= Beginning of Section =

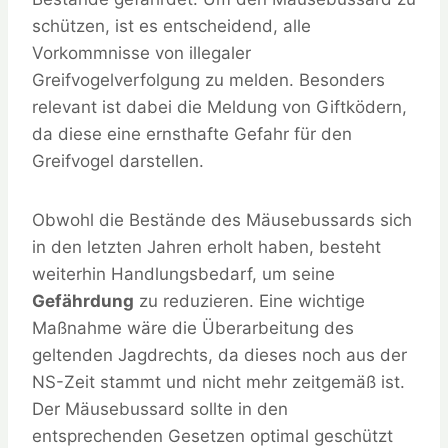
schützen, ist es entscheidend, alle
Vorkommnisse von illegaler
Greifvogelverfolgung zu melden. Besonders
relevant ist dabei die Meldung von Giftködern,
da diese eine ernsthafte Gefahr für den
Greifvogel darstellen.
Obwohl die Bestände des Mäusebussards sich
in den letzten Jahren erholt haben, besteht
weiterhin Handlungsbedarf, um seine
Gefährdung
zu reduzieren. Eine wichtige
Maßnahme wäre die Überarbeitung des
geltenden Jagdrechts, da dieses noch aus der
NS-Zeit stammt und nicht mehr zeitgemäß ist.
Der Mäusebussard sollte in den
entsprechenden Gesetzen optimal geschützt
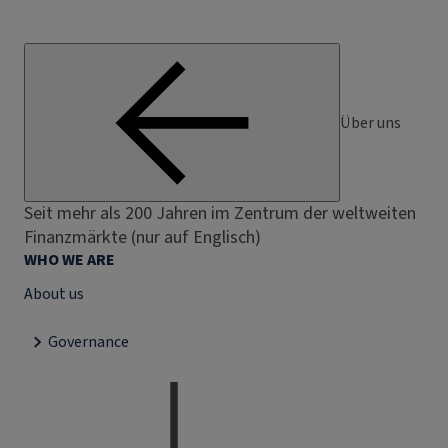
Über uns
Seit mehr als 200 Jahren im Zentrum der weltweiten
Finanzmärkte (nur auf Englisch)
WHO WE ARE
About us
Governance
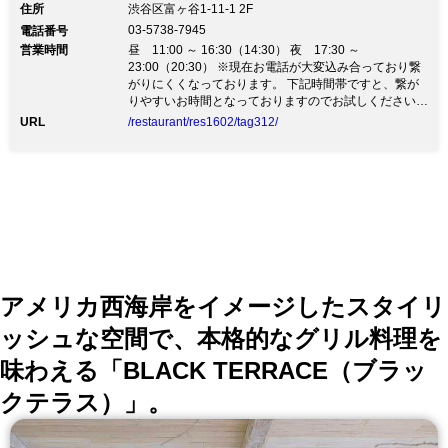
わせた、国産ブランドを厳選しており、
住所
渋谷区富ヶ谷1-11-1 2F
03-5738-7945
電話番号
稀少食材から女性に人気のヘルシー料理
営業時間
昼 11:00 ～ 16:30（14:30） 夜 17:30 ～
も取り揃えております。産地にこだわっ
23:00（20:30） ※現在お電話が大変込み合っており繋
がりにくくなっております。 下記時間帯ですと、繋が
た、旬野菜や魚介も使用し、色鮮やかに
りやすいお時間となっておりますのでお試しくださいま
せ。 ■繋がりやすい時間帯：9：00～11：00 又は
仕上げます。
URL
/restaurant/res1602/tag312/
15：00～18：00 皆様にはご不便おかけいたしますが、
ご協力の程何卒よろしくお願い申し上げます。
アメリカ西海岸をイメージしたスタイリ
ッシュな空間で、本格的なグリル料理を
味わえる「BLACK TERRACE（ブラッ
クテラス）」。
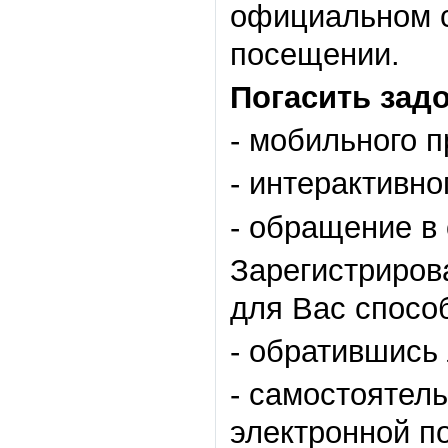
официальном с
посещении.
Погасить зад
- мобильного 
- интерактивно
- обращение в 
Зарегистриров
для Вас спосо
- обратившись
- самостоятел
электронной п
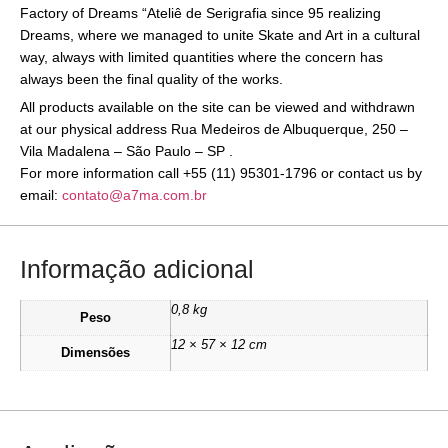
Factory of Dreams “Ateliê de Serigrafia since 95 realizing
Dreams, where we managed to unite Skate and Art in a cultural
way, always with limited quantities where the concern has
always been the final quality of the works.
All products available on the site can be viewed and withdrawn
at our physical address Rua Medeiros de Albuquerque, 250 –
Vila Madalena – São Paulo – SP .
For more information call +55 (11) 95301-1796 or contact us by
email:
contato@a7ma.com.br
Informação adicional
0,8 kg
Peso
12 × 57 × 12 cm
Dimensões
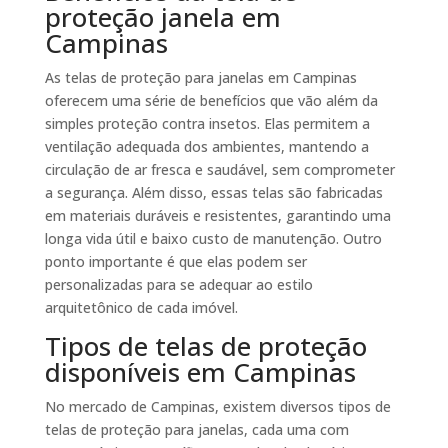
proteção janela em
Campinas
As telas de proteção para janelas em Campinas
oferecem uma série de benefícios que vão além da
simples proteção contra insetos. Elas permitem a
ventilação adequada dos ambientes, mantendo a
circulação de ar fresca e saudável, sem comprometer
a segurança. Além disso, essas telas são fabricadas
em materiais duráveis e resistentes, garantindo uma
longa vida útil e baixo custo de manutenção. Outro
ponto importante é que elas podem ser
personalizadas para se adequar ao estilo
arquitetônico de cada imóvel.
Tipos de telas de proteção
disponíveis em Campinas
No mercado de Campinas, existem diversos tipos de
telas de proteção para janelas, cada uma com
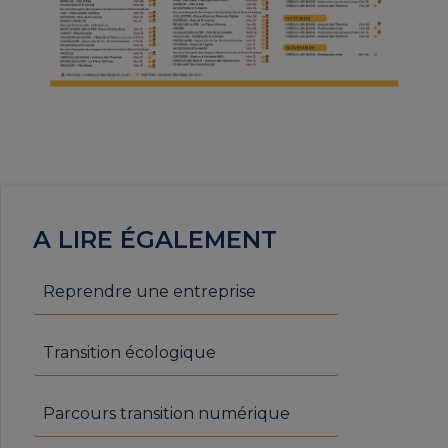
A LIRE ÉGALEMENT
Reprendre une entreprise
Transition écologique
Parcours transition numérique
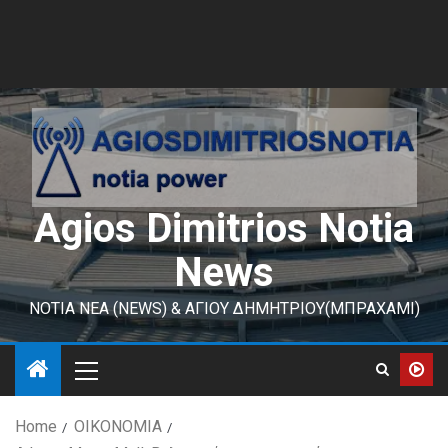
Agios Dimitrios Notia
News
ΝΟΤΙΑ ΝΕΑ (NEWS) & ΑΓΙΟΥ ΔΗΜΗΤΡΙΟΥ(ΜΠΡΑΧΑΜΙ)
Home
ΟΙΚΟΝΟΜΙΑ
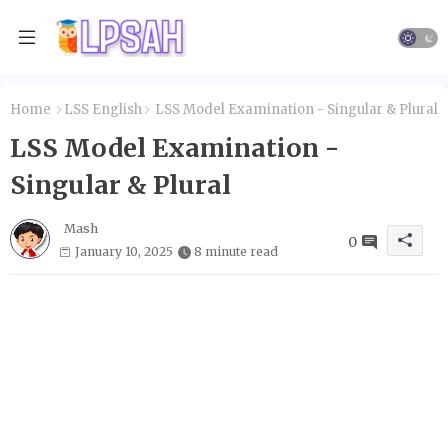
Home
LSS English
LSS Model Examination - Singular & Plural
LSS Model Examination -
Singular & Plural
Mash
0
January 10, 2025
8 minute read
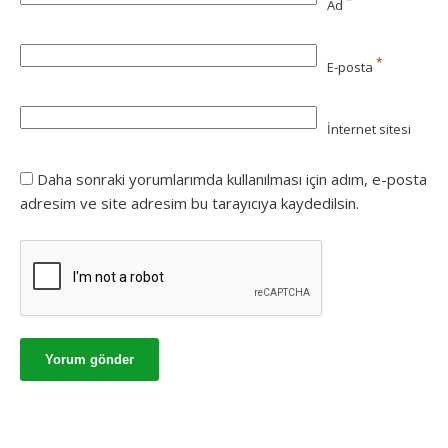
*
Ad
*
E-posta
İnternet sitesi
Daha sonraki yorumlarımda kullanılması için adım, e-posta
adresim ve site adresim bu tarayıcıya kaydedilsin.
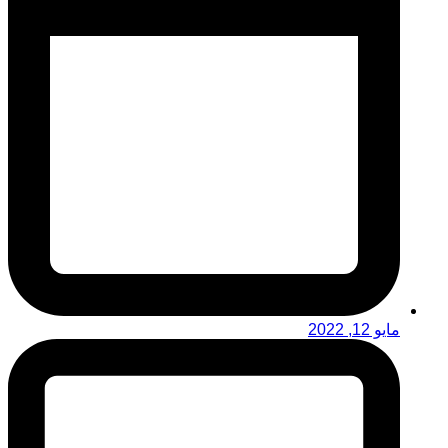
مايو 12, 2022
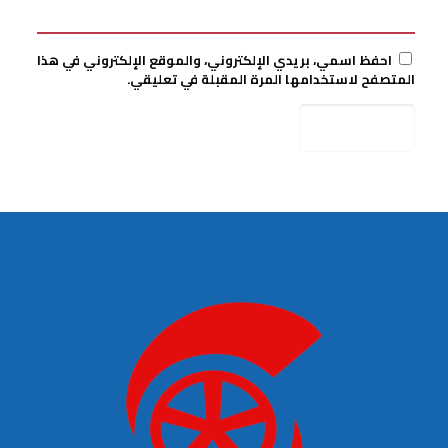
احفظ اسمي، بريدي الإلكتروني، والموقع الإلكتروني في هذا
المتصفح لاستخدامها المرة المقبلة في تعليقي.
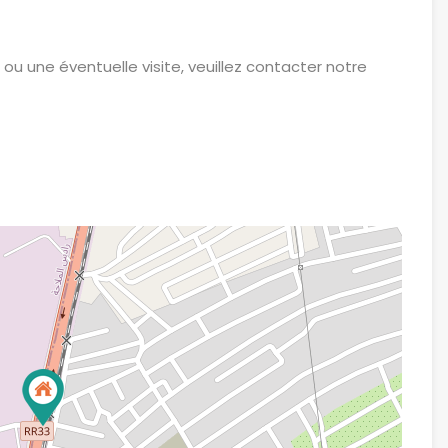
u une éventuelle visite, veuillez contacter notre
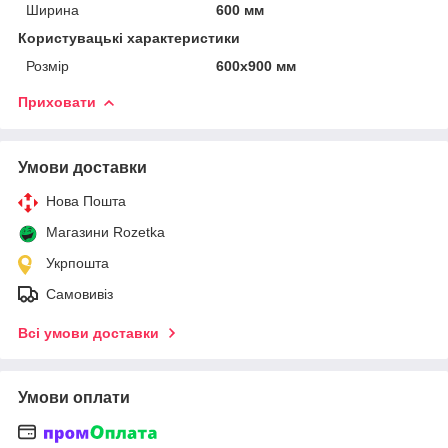
Ширина
600 мм
Користувацькі характеристики
Розмір
600х900 мм
Приховати
Умови доставки
Нова Пошта
Магазини Rozetka
Укрпошта
Самовивіз
Всі умови доставки
Умови оплати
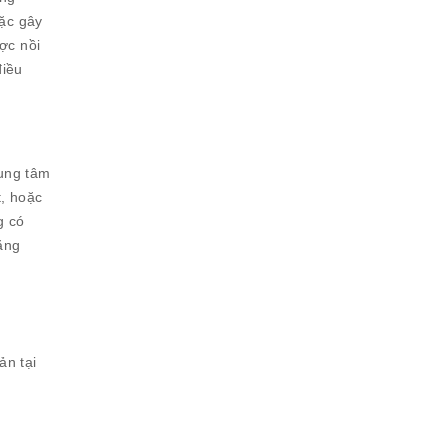
oặc gây
ợc nồi
điều
rung tâm
t, hoặc
g có
ặng
ản tại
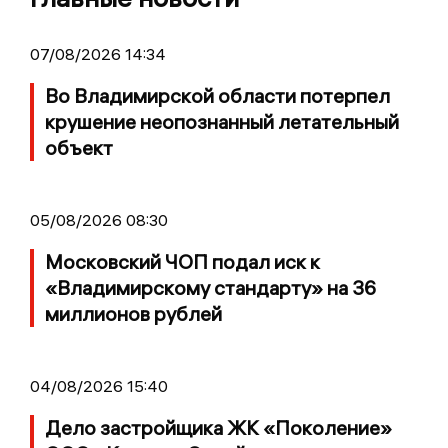
07/08/2026 14:34
Во Владимирской области потерпел
крушение неопознанный летательный
объект
05/08/2026 08:30
Московский ЧОП подал иск к
«Владимирскому стандарту» на 36
миллионов рублей
04/08/2026 15:40
Дело застройщика ЖК «Поколение»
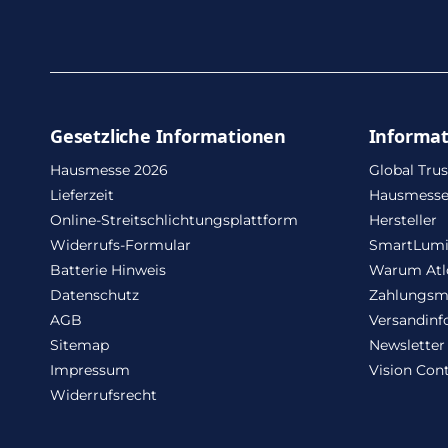
Gesetzliche Informationen
Informa
Hausmesse 2026
Global Trus
Lieferzeit
Hausmesse
Online-Streitschlichtungsplattform
Hersteller
Widerrufs-Formular
SmartLum
Batterie Hinweis
Warum Atl
Datenschutz
Zahlungsm
AGB
Versandinf
Sitemap
Newsletter
Impressum
Vision Cont
Widerrufsrecht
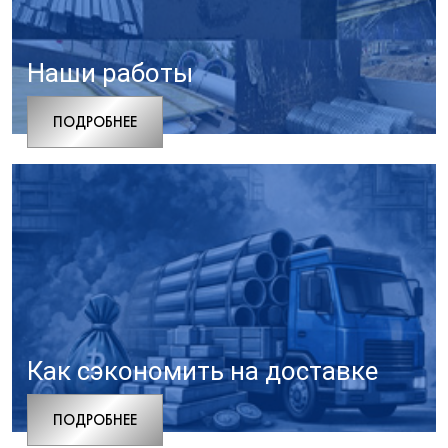
Наши работы
ПОДРОБНЕЕ
Как сэкономить на доставке
ПОДРОБНЕЕ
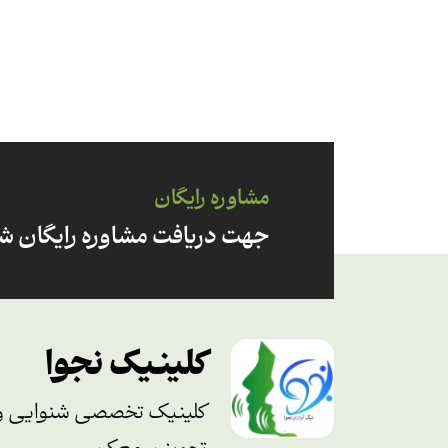
مشاوره رایگان
جهت دریافت مشاوره رایگان شما
کلینیک نجوا
کلینیک تخصصی شنوایی و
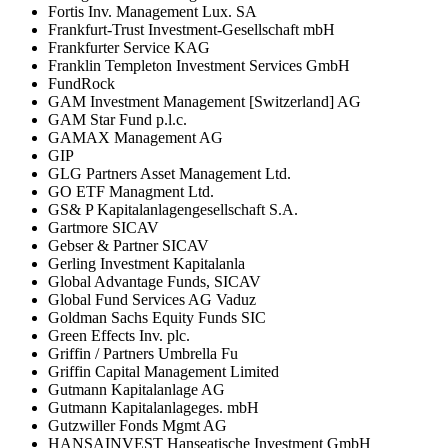
Fortis Inv. Management Lux. SA
Frankfurt-Trust Investment-Gesellschaft mbH
Frankfurter Service KAG
Franklin Templeton Investment Services GmbH
FundRock
GAM Investment Management [Switzerland] AG
GAM Star Fund p.l.c.
GAMAX Management AG
GIP
GLG Partners Asset Management Ltd.
GO ETF Managment Ltd.
GS& P Kapitalanlagengesellschaft S.A.
Gartmore SICAV
Gebser & Partner SICAV
Gerling Investment Kapitalanla
Global Advantage Funds, SICAV
Global Fund Services AG Vaduz
Goldman Sachs Equity Funds SIC
Green Effects Inv. plc.
Griffin / Partners Umbrella Fu
Griffin Capital Management Limited
Gutmann Kapitalanlage AG
Gutmann Kapitalanlageges. mbH
Gutzwiller Fonds Mgmt AG
HANSAINVEST Hanseatische Investment GmbH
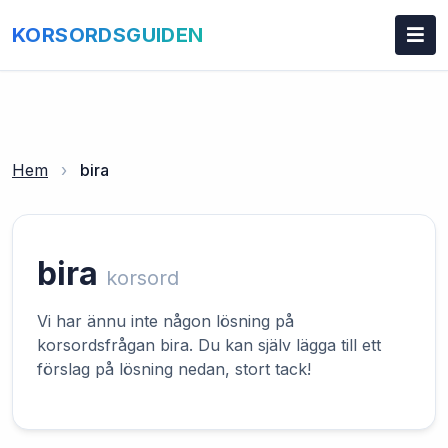
KORSORDSGUIDEN
Hem
›
bira
bira
korsord
Vi har ännu inte någon lösning på
korsordsfrågan bira. Du kan själv lägga till ett
förslag på lösning nedan, stort tack!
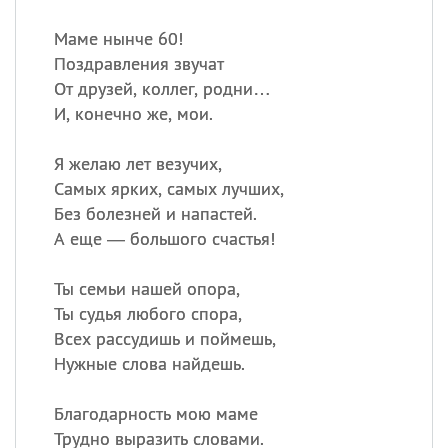
Маме нынче 60!
Поздравления звучат
От друзей, коллег, родни…
И, конечно же, мои.
Я желаю лет везучих,
Самых ярких, самых лучших,
Без болезней и напастей.
А еще — большого счастья!
Ты семьи нашей опора,
Ты судья любого спора,
Всех рассудишь и поймешь,
Нужные слова найдешь.
Благодарность мою маме
Трудно выразить словами.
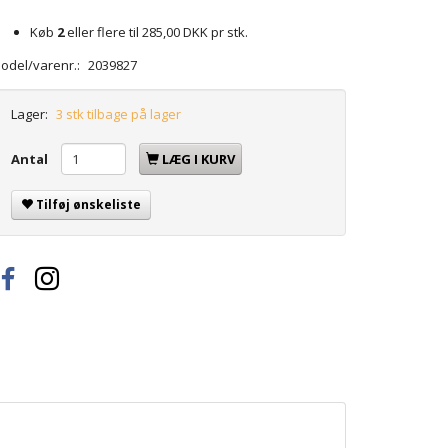
Køb
2
eller flere til
285,00 DKK
pr stk.
odel/varenr.:
2039827
Lager:
3 stk tilbage på lager
Antal
LÆG I KURV
Tilføj ønskeliste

= End of Section =

Reproduce only those lines of the entries above that run from the line with "3 stk tilbage på lager" to the final line.

SOLUTION TO THE EXERCISE
3 stk tilbage på lager
Antal
LÆG I KURV
Tilføj ønskeliste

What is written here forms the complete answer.